[[ Dataset excerpts open ]]

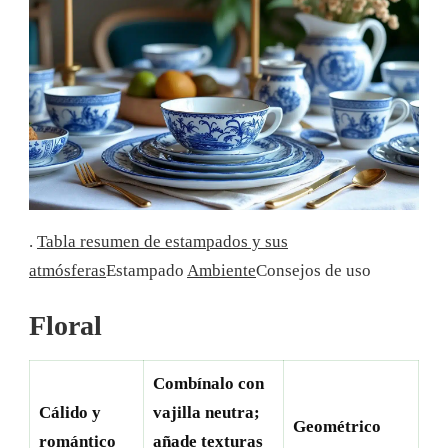
.
Tabla resumen de estampados y sus
atmósferas
Estampado
Ambiente
Consejos de uso
Floral
Combínalo con
Cálido y
vajilla neutra;
Geométrico
romántico
añade texturas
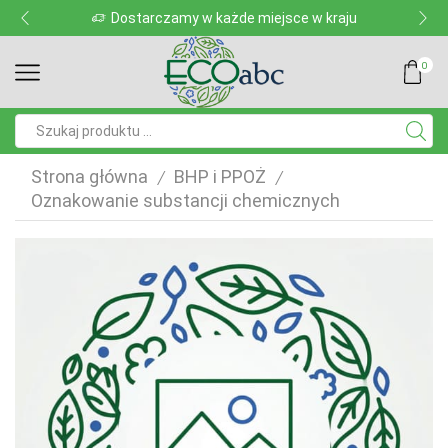
Dostarczamy w każde miejsce w kraju
0
Pole
wyszukiwania
Strona główna
BHP i PPOŻ
/
/
Oznakowanie substancji chemicznych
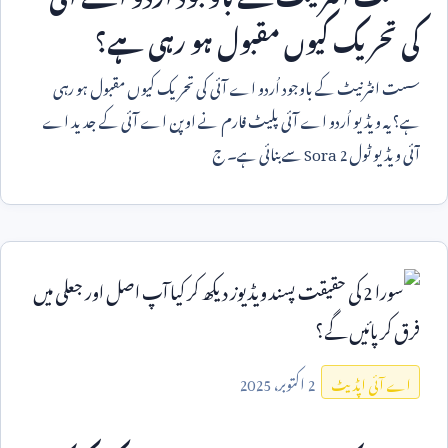
کی تحریک کیوں مقبول ہو رہی ہے؟
سست انٹرنیٹ کے باوجود اُردو اے آئی کی تحریک کیوں مقبول ہو رہی
ہے؟ یہ ویڈیو اُردو اے آئی پلیٹ فارم نے اوپن اے آئی کے جدید اے
آئی ویڈیو ٹول
Sora 2
سے بنائی ہے۔ ج
2
اکتوبر،
2025
اے آئی اپڈیٹ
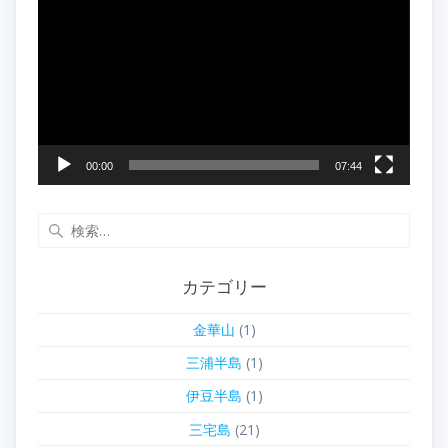
画
プ
レ
ー
ヤ
ー
00:00
07:44
検
索:
カテゴリー
金華山
(1)
三浦半島
(1)
伊豆半島
(1)
三宅島
(21)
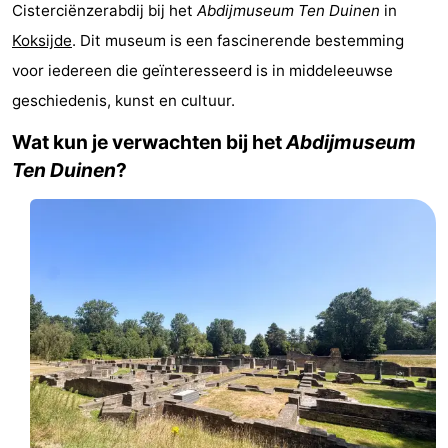
Cisterciënzerabdij bij het
Abdijmuseum Ten Duinen
in
Westende
breakfasts)
Hotels
Koksijde
. Dit museum is een fascinerende bestemming
Vakantiehuizen
voor iedereen die geïnteresseerd is in middeleeuwse
geschiedenis, kunst en cultuur.
-
Wat kun je verwachten bij het
Abdijmuseum
Nieuwpoort
-
Ten Duinen
?
Oostduinkerke
-
aan
Westende
Last
zee
minutes
Strand
Zien
&
Bezienswaardigheden
doen
-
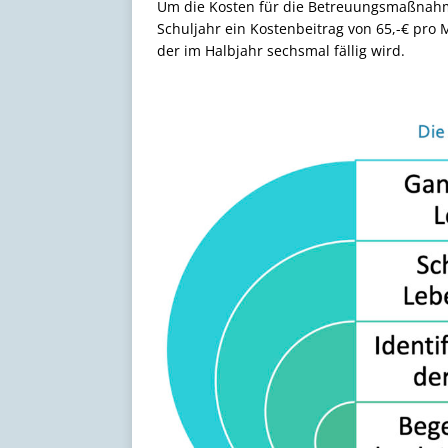
Um die Kosten für die Betreuungsmaßnahme
Schuljahr ein Kostenbeitrag von 65,-€ pro 
der im Halbjahr sechsmal fällig wird.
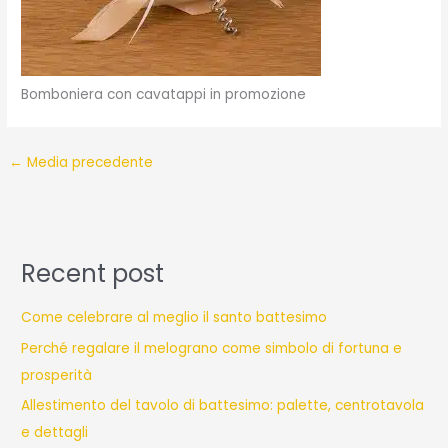
Bomboniera con cavatappi in promozione
←
Media precedente
Recent post
Come celebrare al meglio il santo battesimo
Perché regalare il melograno come simbolo di fortuna e
prosperità
Allestimento del tavolo di battesimo: palette, centrotavola
e dettagli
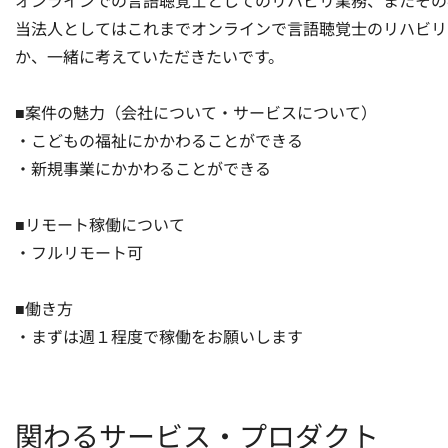
オンラインでの言語聴覚士としてのリハビリ業務、またその
当法人としてはこれまでオンラインで言語聴覚士のリハビリ
か、一緒に考えていただきたいです。

■案件の魅力（会社について・サービスについて）

・こどもの福祉にかかわることができる

・新規事業にかかわることができる

■リモート稼働について

・フルリモート可

■働き方

・まずは週１程度で稼働をお願いします
関わるサービス・プロダクト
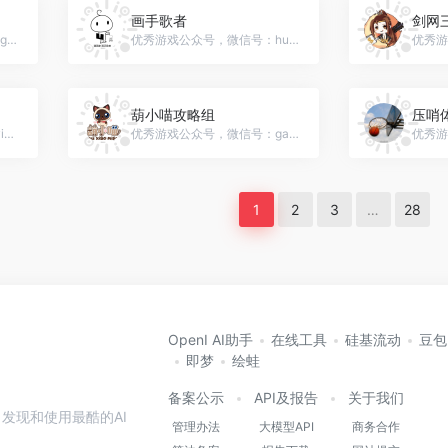
画手歌者
剑网
优秀游戏公众号，微信号：sg2_youzu
优秀游戏公众号，微信号：huashougezhe
葫小喵攻略组
压哨
优秀游戏公众号，微信号：yixiansk
优秀游戏公众号，微信号：gamehxm
1
2
3
…
28
OpenI AI助手
在线工具
硅基流动
豆包
即梦
绘蛙
备案公示
API及报告
关于我们
发现和使用最酷的AI
管理办法
大模型API
商务合作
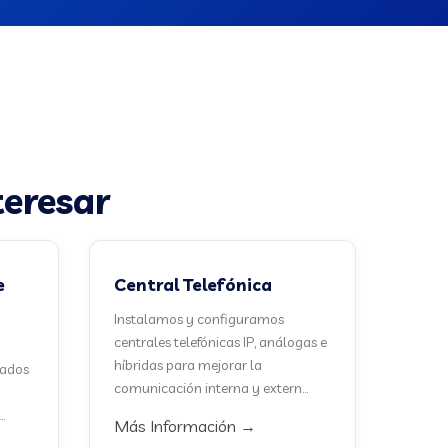
teresar
e
Central Telefónica
Instalamos y configuramos
centrales telefónicas IP, análogas e
híbridas para mejorar la
cados
comunicación interna y extern...
.
Más Información →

[[ Dataset excerpts closed ]]

* [Exercise requirements]
Show every line above in which the word "优秀游戏公众号" occurs.

* [Written answer]
优秀游戏公众号，微信号：sg2_youzu
优秀游戏公众号，微信号：huashougezhe
优秀游戏公众号，微信号：yixiansk
优秀游戏公众号，微信号：gamehxm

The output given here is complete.